One of her class revelations took place at the end of an assigned presentation when, standing in front of everyone, she decided to explain the project.
“I was debating whether or not to do this in the class because it was such a huge lecture hall, and I thought, ‘Well, what kind of participation am I going to get? A lot of people didn’t even know I was there,’“ she said. “But little did I know that everybody knew I was there.
“I told them, and jaws dropped,” she said. “People stared at me. The professor was taken aback, and then he said, ‘Anyone that is willing to do the survey, I’ll give extra credit to.’“
In the end, Piliafas found the project to be a life-changing experience.
“I changed a lot,” she said. “But for the most part, I was still myself underneath it.”
It was more than just a personal experience, however.
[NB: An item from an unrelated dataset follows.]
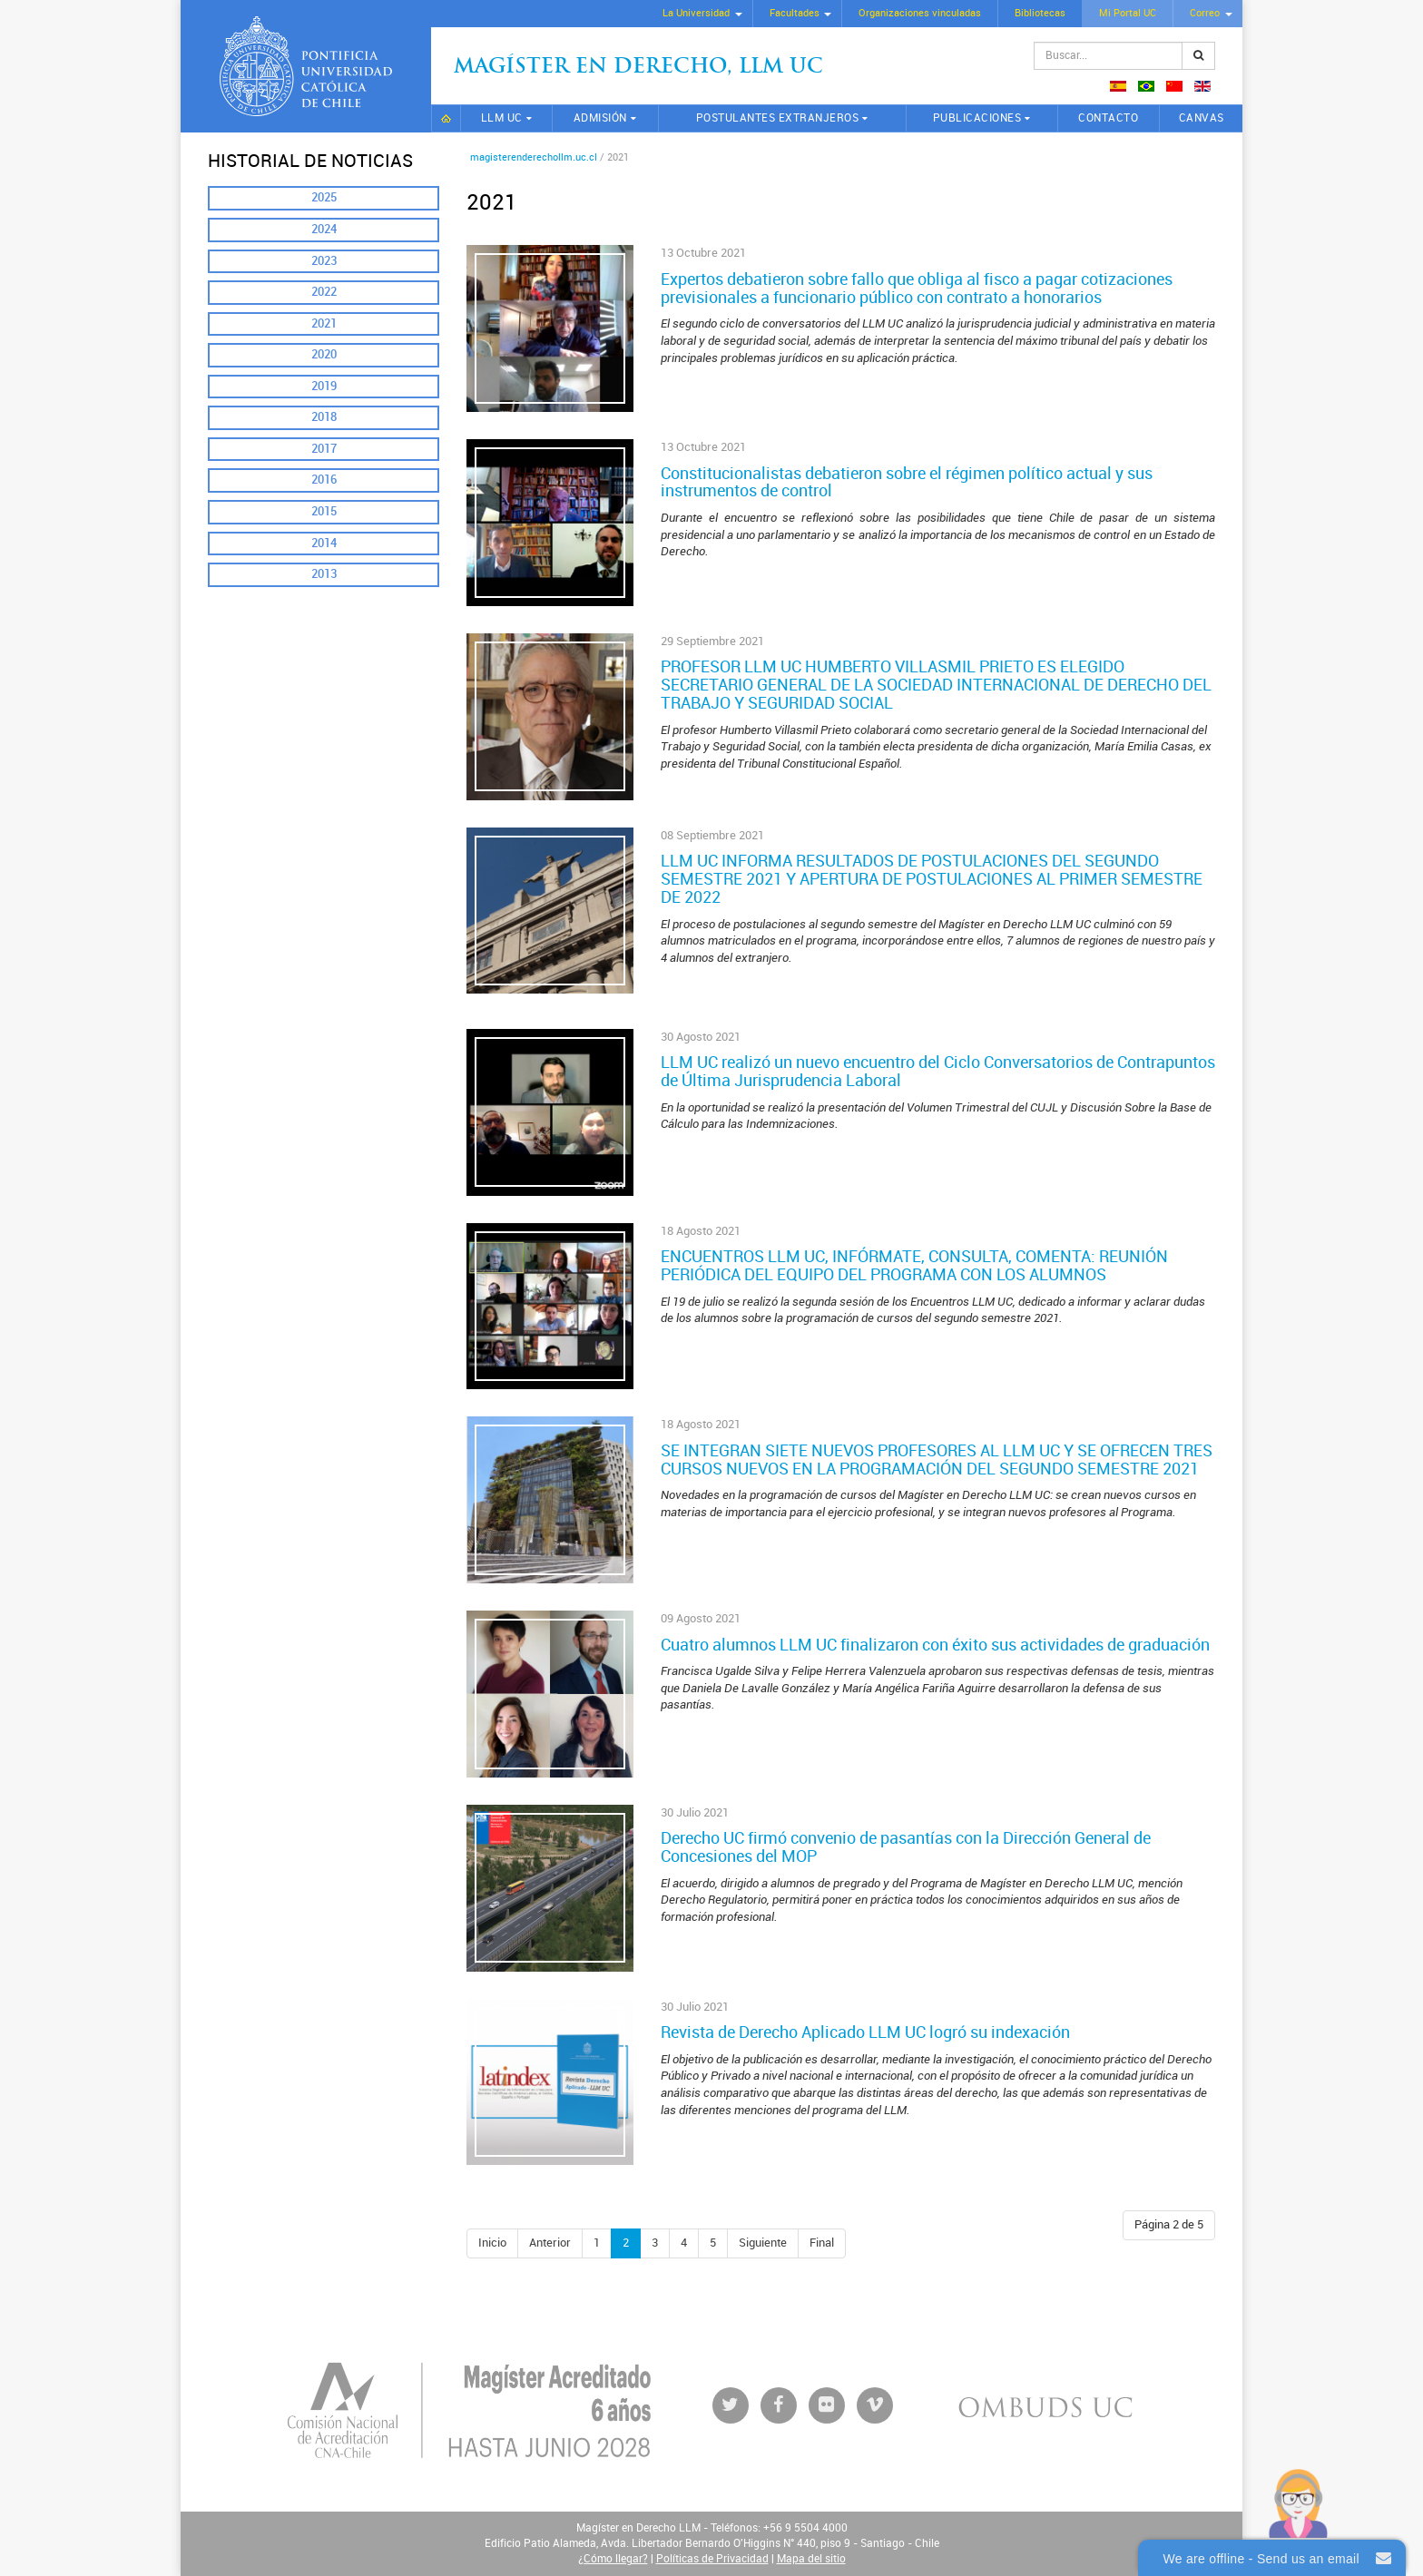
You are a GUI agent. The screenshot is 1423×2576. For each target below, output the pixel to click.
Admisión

She said that as much as the project affected her, she hopes it affects others even more.
“Who is going to be touched the most are those who were not very nice to me,” she said. She said she expects mixed reactions from the survey results. “I think that some people will say that these prejudices were all in my head and then some will recognize them as prejudice and maybe try to fix this or bring attention to that.
“I plan to maybe see if someone will publish my journal because I think it would be interesting for others to see what it felt like, you know, even for a moment,” she said. “Not as a Muslim — but in the garment.
“The motivation to do it has not reflected the answers that I’ve come up with,” she said. “The motivation to do it — I thought that it would be interesting to experience what those women experience. I do have some personal judgment on it, and I thought to tackle that head-on would be wise instead of just making a judgment without having any experience of it.
“I think I learned more than I can ever explain to someone else,” she said. “I think that it would be wise for people to venture out of the typical living-your-life and not ever giving much thought to someone else’s. I think it’s wise for everyone to experience a moment in someone else’s shoes.”